Surat kabar The Times melaporkan bahwa para menteri senior mendesak May untuk menunda pemungutan suara karena takut terjadi kekalahan dan beberapa anggota parlemen mengatakan mereka menduga pemerintah mungkin mencoba sesuatu untuk menunda kemungkinan penyebab kekalahan yang mengubah permainan.
"Pemilihan akan berlangsung pada Selasa seperti yang direncanakan," kata juru bicara May. Pemimpin House of Commons, Andrea Leadsom, juga mengatakan kepada parlemen bahwa pemungutan suara akan dilanjutkan pada 11 Desember.
Tetapi penundaan seperti itu akan membuat marah anggota parlemen. Baik lawan maupun sekutunya sama-sama telah menghabiskan waktu berhari-hari mengkritik perjanjian, terutama dukungan, yang dimaksudkan untuk memastikan tidak ada kembali ke perbatasan keras antara Irlandia Utara yang dikuasai Inggris dan Irlandia anggota Uni Eropa.

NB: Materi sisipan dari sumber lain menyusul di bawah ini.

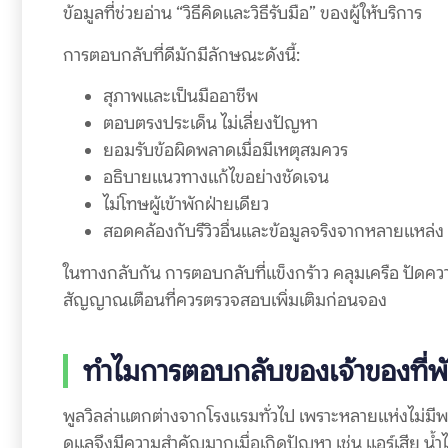
ข้อมูลที่ช่วยอ่าน “วิธีคิดและวิธีรับมือ” ของผู้ให้บริการ
การตอบกลับที่ดีมักมีลักษณะดังนี้:
สุภาพและเป็นมืออาชีพ
ตอบตรงประเด็น ไม่เลี่ยงปัญหา
ยอมรับข้อผิดพลาดเมื่อมีเหตุสมควร
อธิบายแนวทางแก้ไขอย่างชัดเจน
ไม่โทษผู้เข้าพักฝ่ายเดียว
สอดคล้องกับรีวิวอื่นและข้อมูลจริงจากหลายแหล่ง
ในทางกลับกัน การตอบกลับที่แข็งกร้าว คลุมเครือ ปัดคว
สัญญาณเตือนที่ควรตรวจสอบเพิ่มเติมก่อนจอง
ทำไมการตอบกลับของเจ้าของที่พ
พูลวิลล่าแตกต่างจากโรงแรมทั่วไป เพราะหลายแห่งไม่มีพ
ดูแลจึงมีความสำคัญมากเมื่อเกิดปัญหา เช่น แอร์เสีย น้ำไ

Pendukung Brexit dan sekutu nominal May di Partai Unionis Demokratik Irlandia Utara mengatakan dapat meninggalkan Inggris yang dipaksa untuk menerima peraturan Uni Eropa tanpa batas, atau Irlandia Utara diperlakukan berbeda dari sisa Inggris.
Pendukung Uni Eropa mengatakan Inggris akan menjadi sedikit lebih dari pengambil-aturan, menawarkan yang terburuk. Banyak yang ingin melihat pemerintah kalah pada hari Selasa.
Namun perunding EU, Michel Barnier, mengatakan pada Kamis bahwa kesepakatan itu adalah yang terbaik yang akan didapatkan Inggris, sementara menteri keuangan Inggris Philip Hammond mengatakan itu "hanya khayalan" untuk berpikir perjanjian itu dapat dinegosiasikan kembali jika parlemen menolaknya.